Most of them show a deficiency rather than an exuberance of inspiration; they fill entire volumes, without sense or savour; they eke out the commonplaceness of their ideas and the poverty of their style with a multitude of points of interrogation and exclamation, with repeated signatures, with special words coined by themselves, as is the habit of monomaniacs; thus Menke already observed that some mattoids contemporary with himself had invented the words derapti felisan. Berbiguier created the word farfiderism. A monomaniac, Le Bardier, wrote a work entitled Dominatmosfheri intended to show farmers how to obtain double harvests, and sailors to avoid storms. He entitled himself Dominatmosfherifateur.[343] Cianchettini invented the travaso of the idea; Pari invented cafungaia, and morbozoo, and we owe to Wahltuch, alitrologia and anthropomognotologia, and to G—— lepidermocrinia and glossostomopatica.

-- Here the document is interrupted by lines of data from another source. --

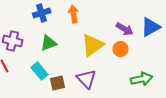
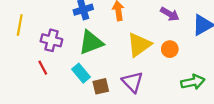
purple arrow: (125, 29) -> (170, 14), moved
green triangle: (49, 43) -> (91, 43), size x1.4

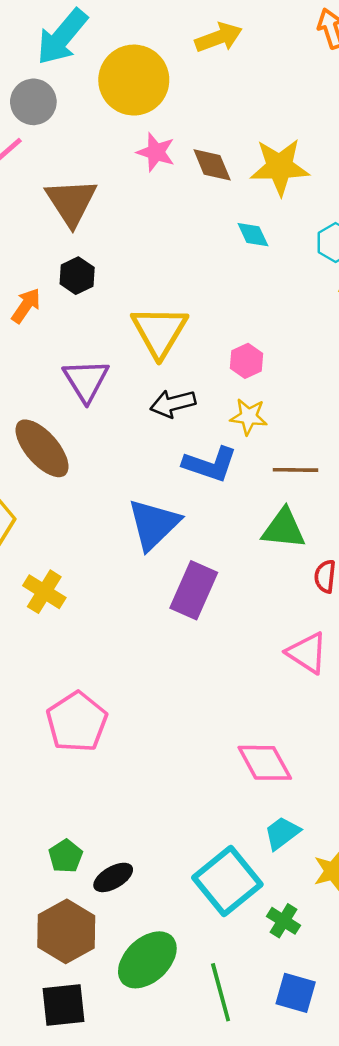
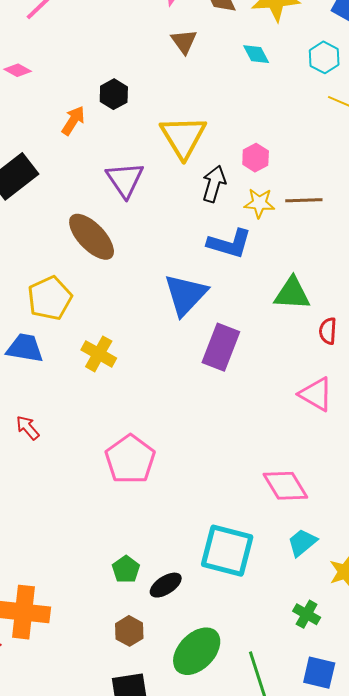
brown triangle: (71, 202) -> (184, 41), moved, size x0.6
black arrow: (173, 404) -> (214, 184), moved, turned 123
brown line: (295, 470) -> (304, 200), moved
cyan square: (227, 881) -> (227, 551), moved, turned -34
brown hexagon: (66, 931) -> (129, 631), size x0.6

We often find an eccentric handwriting, with vertical lines cut by horizontal ones and transverse furrows, even with unusually-formed letters, as in Cianchettini.

They frequently introduce drawings into their sentences, as if to heighten their force, thus returning (as we have already seen to be the case with megalomaniacs) to the ideographic writing of the ancients, in which the figure served as a determining symbol.